*** Opening Data for the task ***

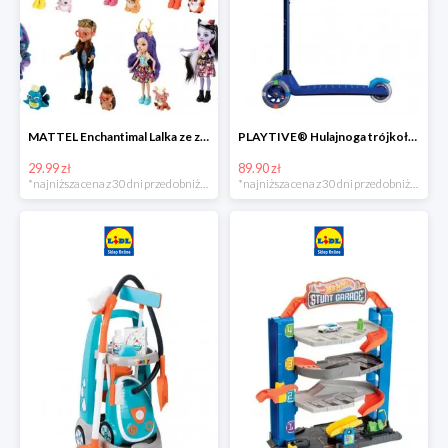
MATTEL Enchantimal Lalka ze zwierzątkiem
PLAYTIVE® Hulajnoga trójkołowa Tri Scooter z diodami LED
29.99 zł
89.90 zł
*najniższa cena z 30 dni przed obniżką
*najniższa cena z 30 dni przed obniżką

*** Closing Data for the task ***
*** Opening Data for the task ***

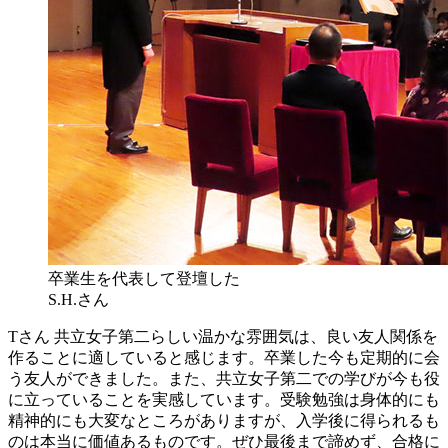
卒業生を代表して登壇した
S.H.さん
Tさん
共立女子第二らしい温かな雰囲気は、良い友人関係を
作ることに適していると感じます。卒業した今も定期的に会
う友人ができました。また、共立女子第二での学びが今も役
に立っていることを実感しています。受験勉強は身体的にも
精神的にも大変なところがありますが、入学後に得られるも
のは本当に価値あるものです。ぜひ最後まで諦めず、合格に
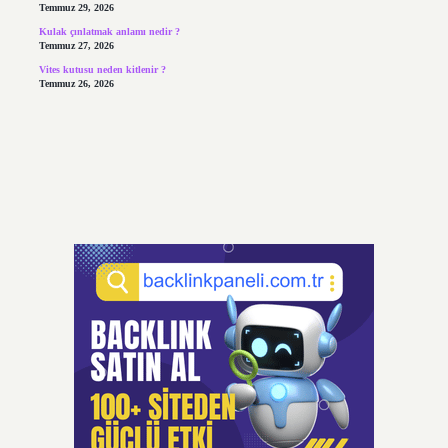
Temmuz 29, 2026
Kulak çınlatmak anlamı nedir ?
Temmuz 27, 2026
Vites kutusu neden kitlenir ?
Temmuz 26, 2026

*** Closing Data for the task ***

What you have to do
Determine how many lines of this listing contain "Temmuz", and give only the number.

Solution to this task
3